Accelerated Bioelectric Interfaces for Healthcare: Secure, Low-Latency Edge AI from Sensing to Stimulation

The combination of bioelectric medicine and advanced hardware design offers a chance to create faster, safer, and more reliable platforms for healthcare. Bioelectric signals such as those from triboelectric nanogenerators (TENGs), brain activity (EEG), muscle activity (EMG), and wound healing processes carry valuable clinical information.

However, normal software processing can be too slow, power-hungry, and sometimes not secure. This seminar introduces a hardware-based approach for bioelectric interfaces that brings sensing, analysis, and stimulation together in one system. At the sensing stage, self-powered TENGs and standard electrodes collect continuous signals. These are handled on specialized hardware chips called FPGA/SoC boards, which allow filtering, compression, and feature extraction in real time while using very little power.
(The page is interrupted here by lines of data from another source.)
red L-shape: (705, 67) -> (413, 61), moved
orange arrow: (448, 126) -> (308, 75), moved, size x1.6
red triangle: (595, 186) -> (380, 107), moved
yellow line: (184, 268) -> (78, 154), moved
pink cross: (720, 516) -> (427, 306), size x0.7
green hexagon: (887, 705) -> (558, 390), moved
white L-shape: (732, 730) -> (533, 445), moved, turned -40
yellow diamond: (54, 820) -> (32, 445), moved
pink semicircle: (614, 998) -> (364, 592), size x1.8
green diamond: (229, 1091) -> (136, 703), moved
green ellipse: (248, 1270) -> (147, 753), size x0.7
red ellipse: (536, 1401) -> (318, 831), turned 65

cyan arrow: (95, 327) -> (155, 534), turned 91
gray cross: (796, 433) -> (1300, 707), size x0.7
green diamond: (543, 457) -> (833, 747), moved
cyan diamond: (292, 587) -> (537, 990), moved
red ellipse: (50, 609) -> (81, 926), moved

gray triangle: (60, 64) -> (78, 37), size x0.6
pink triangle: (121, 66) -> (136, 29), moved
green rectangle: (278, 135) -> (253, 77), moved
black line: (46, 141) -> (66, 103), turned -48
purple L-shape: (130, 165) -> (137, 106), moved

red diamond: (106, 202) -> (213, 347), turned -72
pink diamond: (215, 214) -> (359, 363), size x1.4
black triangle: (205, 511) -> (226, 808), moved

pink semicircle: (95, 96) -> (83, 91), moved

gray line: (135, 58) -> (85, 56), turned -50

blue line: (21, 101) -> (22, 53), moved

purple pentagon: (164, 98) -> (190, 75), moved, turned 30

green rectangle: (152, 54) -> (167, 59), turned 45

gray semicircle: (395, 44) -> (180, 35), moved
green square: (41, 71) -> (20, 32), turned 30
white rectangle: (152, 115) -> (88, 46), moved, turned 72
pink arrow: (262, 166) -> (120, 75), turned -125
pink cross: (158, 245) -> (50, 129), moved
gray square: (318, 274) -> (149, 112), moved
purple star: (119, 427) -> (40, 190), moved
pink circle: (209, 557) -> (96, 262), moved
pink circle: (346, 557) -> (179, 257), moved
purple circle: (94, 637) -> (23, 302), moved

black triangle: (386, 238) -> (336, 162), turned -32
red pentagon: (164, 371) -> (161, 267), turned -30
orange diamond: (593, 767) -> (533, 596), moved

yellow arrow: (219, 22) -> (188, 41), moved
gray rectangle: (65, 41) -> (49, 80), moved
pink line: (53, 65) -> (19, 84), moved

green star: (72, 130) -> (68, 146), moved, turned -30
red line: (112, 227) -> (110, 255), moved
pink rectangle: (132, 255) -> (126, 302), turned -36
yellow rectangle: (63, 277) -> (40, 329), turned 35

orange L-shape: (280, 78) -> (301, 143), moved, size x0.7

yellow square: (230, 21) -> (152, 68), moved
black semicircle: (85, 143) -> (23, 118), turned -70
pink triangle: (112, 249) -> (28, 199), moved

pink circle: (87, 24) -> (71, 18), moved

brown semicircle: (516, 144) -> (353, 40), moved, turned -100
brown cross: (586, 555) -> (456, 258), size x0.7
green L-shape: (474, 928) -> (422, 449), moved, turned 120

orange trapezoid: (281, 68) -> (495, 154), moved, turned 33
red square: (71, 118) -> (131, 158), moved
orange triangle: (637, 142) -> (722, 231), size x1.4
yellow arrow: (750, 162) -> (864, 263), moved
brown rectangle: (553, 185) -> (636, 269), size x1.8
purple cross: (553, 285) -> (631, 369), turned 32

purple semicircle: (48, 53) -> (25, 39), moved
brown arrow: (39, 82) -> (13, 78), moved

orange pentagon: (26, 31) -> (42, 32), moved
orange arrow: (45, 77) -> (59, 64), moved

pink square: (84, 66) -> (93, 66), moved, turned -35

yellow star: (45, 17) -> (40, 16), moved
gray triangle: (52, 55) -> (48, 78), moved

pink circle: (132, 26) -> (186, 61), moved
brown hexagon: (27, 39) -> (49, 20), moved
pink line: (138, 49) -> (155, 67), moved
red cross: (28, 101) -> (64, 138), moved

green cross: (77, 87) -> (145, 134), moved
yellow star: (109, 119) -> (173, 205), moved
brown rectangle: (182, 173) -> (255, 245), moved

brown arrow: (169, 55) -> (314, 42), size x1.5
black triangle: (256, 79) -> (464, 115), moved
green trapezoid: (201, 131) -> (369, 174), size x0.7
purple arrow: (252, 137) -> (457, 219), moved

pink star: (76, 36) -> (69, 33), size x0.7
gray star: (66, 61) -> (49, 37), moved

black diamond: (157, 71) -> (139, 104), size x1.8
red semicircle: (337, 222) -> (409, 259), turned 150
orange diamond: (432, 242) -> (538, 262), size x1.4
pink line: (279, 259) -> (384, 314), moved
Lightweight artificial intelligence models, such as compact convolutional neural networks or binary neural networks, can then classify signal patterns e.g., related to pain, inflammation, or healing quickly and efficiently. To ensure both safety and security, the system also includes built-in safety checks and cryptographic modules that protect the authenticity of data. By combining biomedical signal generation from BME with secure and efficient hardware computing from EE/CALAS, this platform targets three key needs: (i) real-time closed-loop bioelectric stimulation, (ii) fast and efficient signal analysis at the edge, and (iii) secure, trustworthy data handling. This work aligns with CALAS expertise in reconfigurable computing and security while opening pathways toward clinically reliable bioelectronic healthcare systems.

Saira Iqbal received her Bachelor's degree in Mechatronics and Control Engineering from the University of Engineering and Technology, Lahore, Pakistan (2016), and a Master's degree in Mechatronics Engineering from the Harbin Institute of Technology, China (2019). She is currently pursuing a Ph.D. at the School of Biomedical Engineering, City University of Hong Kong, under the supervision of Prof. Jinlian Hu. Her research focuses on energy-harvesting devices, triboelectric nanogenerators, and wearable bioelectronic systems for healthcare applications. She has published in high-impact journals and is interested in cross-disciplinary collaboration bridging biomedical engineering and reconfigurable computing.